[Goal of the exercise]
Records follow. Pull out every line that contains "Kurban".

[Available data]

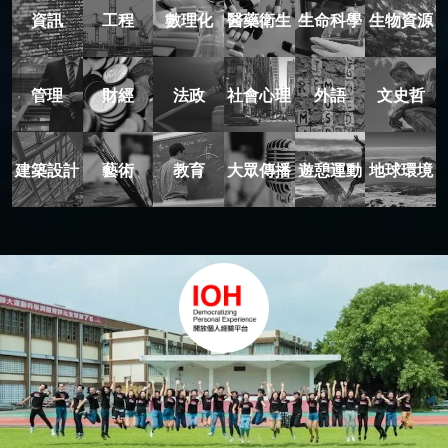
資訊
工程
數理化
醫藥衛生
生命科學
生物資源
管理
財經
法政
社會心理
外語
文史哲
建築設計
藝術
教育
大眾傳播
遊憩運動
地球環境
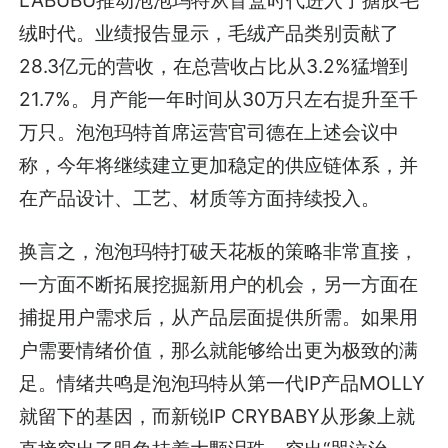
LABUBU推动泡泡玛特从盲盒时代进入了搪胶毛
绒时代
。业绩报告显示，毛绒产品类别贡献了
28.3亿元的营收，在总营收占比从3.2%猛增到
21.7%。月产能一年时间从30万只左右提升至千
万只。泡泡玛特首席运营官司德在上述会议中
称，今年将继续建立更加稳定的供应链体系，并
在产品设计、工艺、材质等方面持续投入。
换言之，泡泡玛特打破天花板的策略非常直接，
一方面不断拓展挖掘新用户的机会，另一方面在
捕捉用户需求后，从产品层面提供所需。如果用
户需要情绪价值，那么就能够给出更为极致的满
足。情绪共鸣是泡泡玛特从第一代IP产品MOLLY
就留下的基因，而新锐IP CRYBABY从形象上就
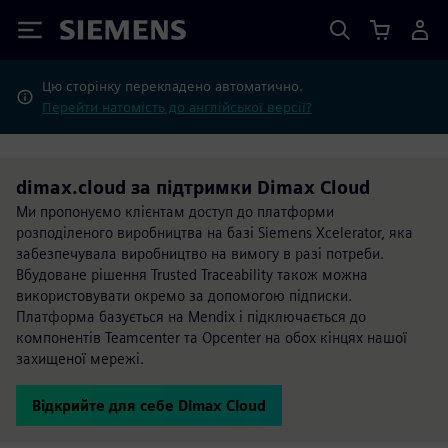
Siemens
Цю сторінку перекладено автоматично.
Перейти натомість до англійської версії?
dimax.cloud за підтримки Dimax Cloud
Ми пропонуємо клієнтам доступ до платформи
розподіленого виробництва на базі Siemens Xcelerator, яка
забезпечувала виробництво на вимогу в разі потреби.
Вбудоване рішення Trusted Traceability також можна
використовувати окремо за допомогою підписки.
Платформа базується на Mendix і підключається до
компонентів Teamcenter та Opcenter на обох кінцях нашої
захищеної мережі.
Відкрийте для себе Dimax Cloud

...

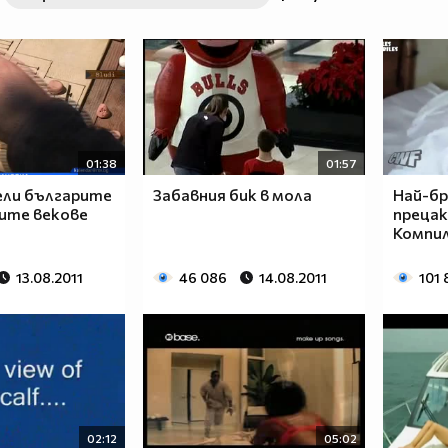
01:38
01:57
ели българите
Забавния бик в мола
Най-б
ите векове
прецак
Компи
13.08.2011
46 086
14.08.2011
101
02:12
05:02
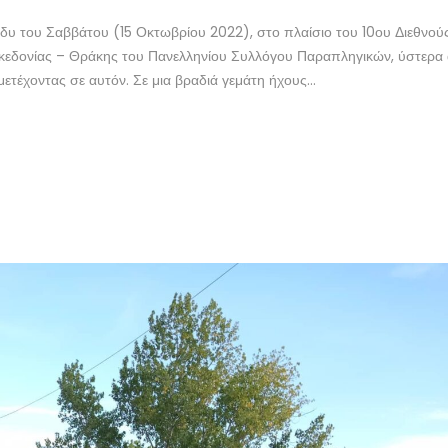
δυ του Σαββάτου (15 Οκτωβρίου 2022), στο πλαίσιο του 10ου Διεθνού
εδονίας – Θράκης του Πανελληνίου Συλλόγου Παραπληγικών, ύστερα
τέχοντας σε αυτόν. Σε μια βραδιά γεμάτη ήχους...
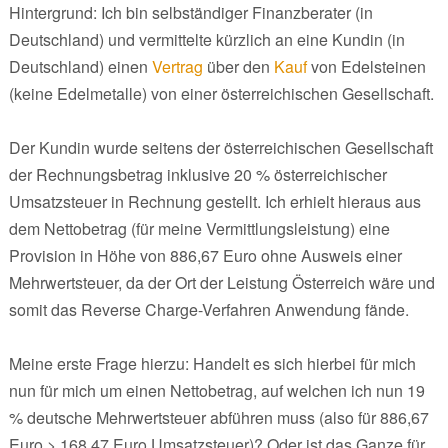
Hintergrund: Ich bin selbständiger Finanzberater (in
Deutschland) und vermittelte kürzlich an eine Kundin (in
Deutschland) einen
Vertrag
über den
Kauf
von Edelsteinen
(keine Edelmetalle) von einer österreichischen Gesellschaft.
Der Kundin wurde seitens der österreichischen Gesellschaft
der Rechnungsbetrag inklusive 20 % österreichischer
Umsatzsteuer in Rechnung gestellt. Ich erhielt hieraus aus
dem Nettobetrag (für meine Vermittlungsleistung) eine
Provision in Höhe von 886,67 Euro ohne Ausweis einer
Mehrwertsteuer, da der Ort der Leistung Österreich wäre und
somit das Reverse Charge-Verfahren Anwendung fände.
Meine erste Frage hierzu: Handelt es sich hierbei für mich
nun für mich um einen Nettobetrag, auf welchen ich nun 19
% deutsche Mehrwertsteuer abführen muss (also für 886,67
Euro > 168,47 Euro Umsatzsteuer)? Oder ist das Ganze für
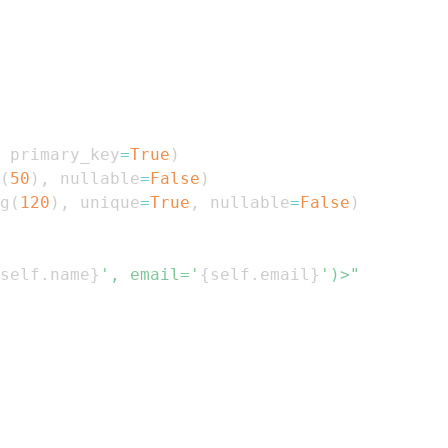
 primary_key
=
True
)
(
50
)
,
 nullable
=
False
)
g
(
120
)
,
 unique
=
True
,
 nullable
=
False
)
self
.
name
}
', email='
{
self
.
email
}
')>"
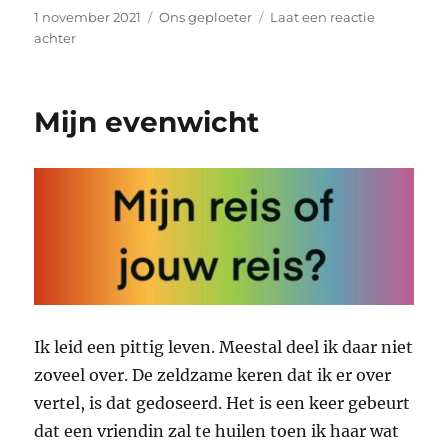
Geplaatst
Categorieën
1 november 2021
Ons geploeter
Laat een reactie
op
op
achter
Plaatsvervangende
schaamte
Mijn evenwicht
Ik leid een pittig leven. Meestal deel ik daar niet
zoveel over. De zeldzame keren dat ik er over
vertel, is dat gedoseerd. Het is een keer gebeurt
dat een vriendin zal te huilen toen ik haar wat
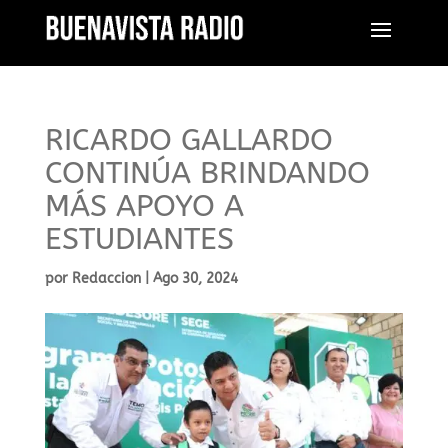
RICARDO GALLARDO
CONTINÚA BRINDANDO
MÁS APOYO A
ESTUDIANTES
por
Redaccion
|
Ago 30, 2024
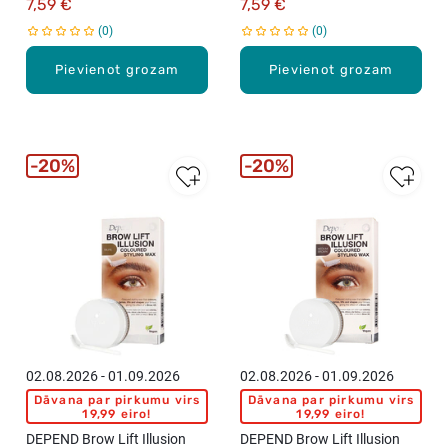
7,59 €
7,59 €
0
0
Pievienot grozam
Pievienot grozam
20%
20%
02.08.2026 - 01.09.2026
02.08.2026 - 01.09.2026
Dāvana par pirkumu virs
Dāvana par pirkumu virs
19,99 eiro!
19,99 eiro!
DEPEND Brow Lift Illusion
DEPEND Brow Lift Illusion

* * *

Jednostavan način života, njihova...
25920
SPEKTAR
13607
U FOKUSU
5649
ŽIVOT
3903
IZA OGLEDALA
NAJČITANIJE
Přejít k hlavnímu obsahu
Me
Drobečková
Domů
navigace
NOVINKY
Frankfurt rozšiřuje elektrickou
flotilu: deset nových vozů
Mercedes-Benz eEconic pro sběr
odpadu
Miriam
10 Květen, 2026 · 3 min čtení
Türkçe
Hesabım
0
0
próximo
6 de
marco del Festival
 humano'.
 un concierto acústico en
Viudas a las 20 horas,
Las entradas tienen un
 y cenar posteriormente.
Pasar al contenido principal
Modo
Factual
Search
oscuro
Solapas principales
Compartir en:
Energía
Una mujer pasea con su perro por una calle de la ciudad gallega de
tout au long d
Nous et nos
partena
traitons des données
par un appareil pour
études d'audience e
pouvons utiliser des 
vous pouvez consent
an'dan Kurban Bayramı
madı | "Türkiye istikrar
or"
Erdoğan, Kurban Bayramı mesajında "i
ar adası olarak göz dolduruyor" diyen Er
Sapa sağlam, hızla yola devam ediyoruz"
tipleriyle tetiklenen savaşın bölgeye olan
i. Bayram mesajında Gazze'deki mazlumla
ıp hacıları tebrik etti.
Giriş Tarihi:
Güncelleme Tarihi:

[Output for this exercise]
an'dan Kurban Bayramı
Erdoğan, Kurban Bayramı mesajında "i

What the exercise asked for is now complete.